The far-right National Rally (RN) of Marine Le Pen and Jordan Bardella called on Monday for the president to dissolve parliament again, while the radical left France Unbowed (LFI) reiterated its longstanding call for the president himself to step down.
Le Pen said it would be “wise” for Macron to resign, but also urged snap legislative polls as “absolutely necessary”. Bardella said he expected the legislative elections to take place and added: “The RN will obviously be ready to govern.”
Bardella, the RN’s president, said: “There cannot be a return to stability without a return to the ballot box. It was very clearly Emmanuel Macron who decided this government himself. He has understood nothing of the political situation we are in.”
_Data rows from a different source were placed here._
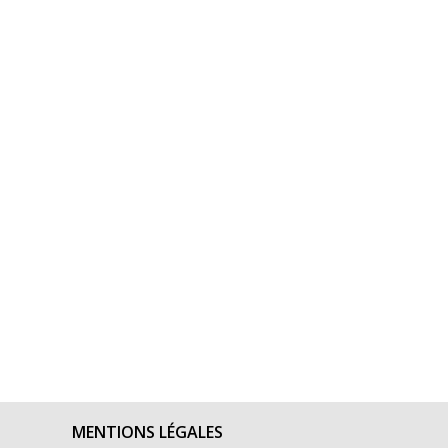
MENTIONS LÉGALES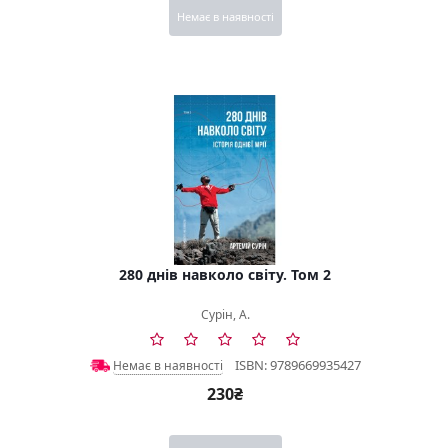
Немає в наявності
280 днів навколо світу. Том 2
Сурін, А.
ISBN: 9789669935427
Немає в наявності
230₴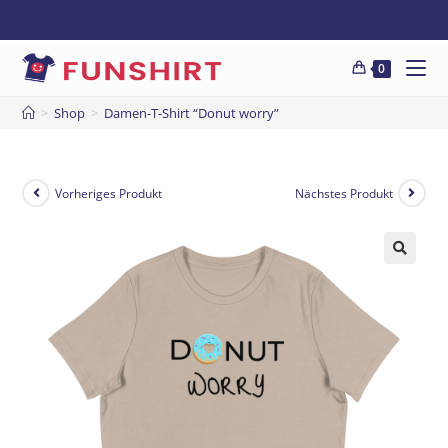
0
>
Shop
>
Damen-T-Shirt “Donut worry”
Vorheriges Produkt
Nächstes Produkt
🔍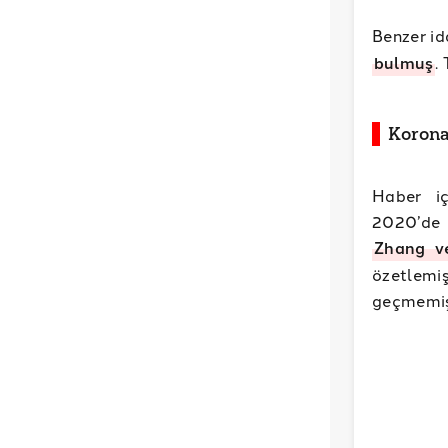
Benzer id
bulmuş
.
Korona
Haber iç
2020’de 
Zhang ve
özetlemiş
geçmemiş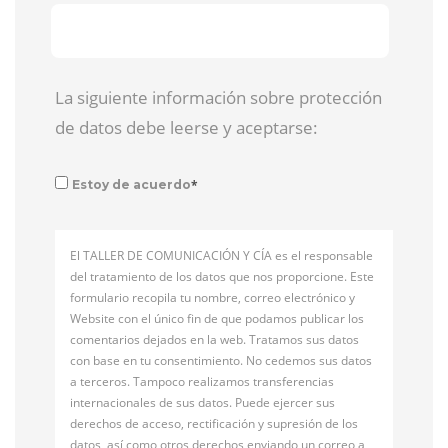
La siguiente información sobre protección
de datos debe leerse y aceptarse:
*
Estoy de acuerdo
El TALLER DE COMUNICACIÓN Y CÍA es el responsable
del tratamiento de los datos que nos proporcione. Este
formulario recopila tu nombre, correo electrónico y
Website con el único fin de que podamos publicar los
comentarios dejados en la web. Tratamos sus datos
con base en tu consentimiento. No cedemos sus datos
a terceros. Tampoco realizamos transferencias
internacionales de sus datos. Puede ejercer sus
derechos de acceso, rectificación y supresión de los
datos, así como otros derechos enviando un correo a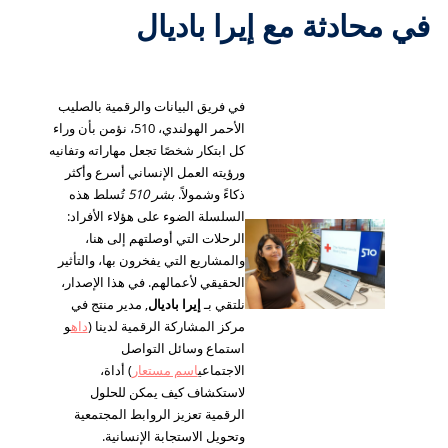
في محادثة مع إيرا باديال
في فريق البيانات والرقمية بالصليب
الأحمر الهولندي، 510، نؤمن بأن وراء
كل ابتكار شخصًا تجعل مهاراته وتفانيه
ورؤيته العمل الإنساني أسرع وأكثر
ذكاءً وشمولاً.
بشر 510
تُسلط هذه
السلسلة الضوء على هؤلاء الأفراد:
الرحلات التي أوصلتهم إلى هنا،
والمشاريع التي يفخرون بها، والتأثير
الحقيقي لأعمالهم. في هذا الإصدار،
نلتقي بـ
إيرا باديال
, مدير منتج في
مركز المشاركة الرقمية لدينا (
داه
و
استماع وسائل التواصل
الاجتماعي
اسم مستعار
) أداة،
لاستكشاف كيف يمكن للحلول
الرقمية تعزيز الروابط المجتمعية
وتحويل الاستجابة الإنسانية.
Mathilde Panot of LFI said: “The countdown has begun. Macron must go.” David Lisnard, of the conservative Les Républicains (LR) party, which has thus far backed Macron as part of the governing alliance, was also among those who called on the president to leave.
LR’s vice-president, François-Xavier Bellamy, said the party was not going to offer Macron and his allies “a final lap”. The party’s leader and outgoing interior minister, Bruno Retailleau, was more cautious, saying the ball was now in Macron’s camp and he must speak soon.
Pierre Jouvet, the general secretary of the centre-left Socialist party (PS), said after a party meeting that it was “not calling for dissolution or the departure of the head of state, but for a solution”. That could come in the form of the “appointment of a prime minister from the left, open to compromise”, Jouvet said.
Macron’s allies and opponents had denounced the new cabinet lineup, with the return of Bruno Le Maire, a Macron ally and former economy minister, to government as defence minister particularly enraging politicians across the spectrum who saw him as the incarnation of Macron’s economic policies.
Le Maire said on Monday evening he was leaving the government in an effort to end the crisis. “Under these conditions, I proposed to the president to withdraw from the government without delay,” he said. “The president has accepted my proposal.”
Lecornu’s two immediate predecessors, Bayrou and Michel Barnier, were ousted over Macron-approved plans for an austerity budget. Pressure on the president to come up with a solution is mounting fast, with a budget for next year needing to be agreed within weeks.